Osterman Research shares why your ex-employees could be your next big security threat

What happens when an employee leaves your company? If you’re like many small and medium-sized businesses, you’ll collect their laptops and IDs and then quickly work towards filling the newly vacant position. But if you’re not thinking about the IT access they’re bringing with them, then your company is at risk.

We sat down with Michael Osterman of Osterman Research to shed some light on this issue. Below are a few highlights from our conversation:

 

Q. How big of an issue is this for organizations?

A. It’s a fairly serious one. And it’s fairly under the radar. You don’t see a lot about this in the trade press. It’s the kind of thing that people understand intellectually, but they really haven’t done much about, because this hasn’t been a priority for them.

I think this report is going to help to shake some things up and hopefully, make people more aware of the kinds of issues they face by not managing these applications well enough. This really is one of the real implications of BYOD that a lot of organizations just have not considered yet.

 

Q. What are the ramifications of ‘rogue access’, particularly for SMBs?

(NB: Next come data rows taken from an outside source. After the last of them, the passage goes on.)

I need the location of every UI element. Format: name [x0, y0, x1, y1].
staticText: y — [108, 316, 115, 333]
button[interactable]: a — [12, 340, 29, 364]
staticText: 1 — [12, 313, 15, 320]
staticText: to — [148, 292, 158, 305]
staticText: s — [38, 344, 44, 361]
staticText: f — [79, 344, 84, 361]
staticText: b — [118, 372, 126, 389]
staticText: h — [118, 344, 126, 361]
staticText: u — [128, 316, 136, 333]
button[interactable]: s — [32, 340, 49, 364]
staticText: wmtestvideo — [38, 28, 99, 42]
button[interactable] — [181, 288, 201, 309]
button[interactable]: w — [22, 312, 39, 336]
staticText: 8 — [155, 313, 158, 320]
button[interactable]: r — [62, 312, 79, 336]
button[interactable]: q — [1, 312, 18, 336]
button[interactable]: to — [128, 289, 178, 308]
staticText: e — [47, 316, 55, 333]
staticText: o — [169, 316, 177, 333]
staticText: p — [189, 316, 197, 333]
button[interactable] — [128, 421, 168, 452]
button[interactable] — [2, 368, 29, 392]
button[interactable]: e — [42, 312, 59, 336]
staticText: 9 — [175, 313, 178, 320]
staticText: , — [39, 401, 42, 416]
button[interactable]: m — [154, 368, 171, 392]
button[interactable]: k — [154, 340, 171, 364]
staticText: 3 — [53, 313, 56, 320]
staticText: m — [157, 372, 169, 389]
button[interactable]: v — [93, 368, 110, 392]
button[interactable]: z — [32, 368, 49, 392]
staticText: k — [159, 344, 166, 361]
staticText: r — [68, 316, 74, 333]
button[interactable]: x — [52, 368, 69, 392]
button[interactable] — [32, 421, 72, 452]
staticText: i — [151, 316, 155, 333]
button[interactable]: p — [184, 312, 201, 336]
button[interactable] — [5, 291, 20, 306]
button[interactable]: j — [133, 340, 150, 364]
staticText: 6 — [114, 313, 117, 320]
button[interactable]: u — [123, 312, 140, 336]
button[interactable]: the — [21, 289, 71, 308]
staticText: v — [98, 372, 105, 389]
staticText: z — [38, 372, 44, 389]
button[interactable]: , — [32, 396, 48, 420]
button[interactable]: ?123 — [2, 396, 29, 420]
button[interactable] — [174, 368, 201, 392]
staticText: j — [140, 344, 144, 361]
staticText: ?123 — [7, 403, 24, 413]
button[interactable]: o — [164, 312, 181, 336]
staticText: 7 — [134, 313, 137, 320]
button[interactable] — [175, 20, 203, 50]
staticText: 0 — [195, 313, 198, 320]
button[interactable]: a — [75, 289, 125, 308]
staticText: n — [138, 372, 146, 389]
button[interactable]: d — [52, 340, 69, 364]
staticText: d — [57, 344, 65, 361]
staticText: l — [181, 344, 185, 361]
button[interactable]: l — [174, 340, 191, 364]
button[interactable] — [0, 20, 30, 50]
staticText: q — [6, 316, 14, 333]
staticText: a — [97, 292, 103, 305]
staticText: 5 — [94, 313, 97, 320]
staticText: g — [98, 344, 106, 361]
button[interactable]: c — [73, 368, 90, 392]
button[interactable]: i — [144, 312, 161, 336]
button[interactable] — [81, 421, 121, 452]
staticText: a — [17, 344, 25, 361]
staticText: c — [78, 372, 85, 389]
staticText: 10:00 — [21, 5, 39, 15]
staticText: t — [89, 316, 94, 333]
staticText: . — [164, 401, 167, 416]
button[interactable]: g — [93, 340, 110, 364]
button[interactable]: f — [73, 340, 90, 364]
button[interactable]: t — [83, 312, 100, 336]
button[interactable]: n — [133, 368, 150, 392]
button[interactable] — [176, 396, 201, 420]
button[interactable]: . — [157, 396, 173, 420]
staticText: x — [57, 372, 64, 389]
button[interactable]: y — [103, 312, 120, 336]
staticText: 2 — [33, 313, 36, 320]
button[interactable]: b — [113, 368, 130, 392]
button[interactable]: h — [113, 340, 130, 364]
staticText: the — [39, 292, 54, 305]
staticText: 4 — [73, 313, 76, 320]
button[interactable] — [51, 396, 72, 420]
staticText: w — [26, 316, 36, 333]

A. First and foremost, if you have sensitive or confidential data stored in Dropbox or Google Drive or any of the other personal employee accounts, you potentially run afoul of data breach notification laws. This data is now accessible by someone in another company. That means, in many cases, you have violated the data breach notification requirement that requires you to protect that consumer financial data or protected health information from unauthorized parties. And certainly, an ex-employee would be an unauthorized party.

Another implication is gaining access to that data. If you ever have to go through e-discovery or some sort of regulatory audit, or if you just want to bring it all back in house, it’s much more difficult to do because now you’ve got all this access in a variety of repositories that other people in other companies also have access to.

And it means that you potentially could have spoliation of data: that an employee could then delete your information in their account. It might be information you need for a lawsuit or just want to have in-house, and now you don’t have it anymore simply because an employee has intentionally or inadvertently deleted it.

 

Q. Why aren’t SMBs doing more to address this issue?

A. It’s not a really visible issue. For example, people will employ Dropbox or other applications, because they want to work at home or have files available to them while they are traveling and so forth. And in SMBs that don’t really have an IT department or a full-time IT person, someone might implement this IT technology for the good of the company and the good of their own job.

Organizations really don’t have policies around this. They don’t have best practices. They allow these things to grow organically. And they’re all done, in the vast majority of cases, for good purposes. But the problem is they turn into this ugly, unwieldy monster after a time that nobody really has control over.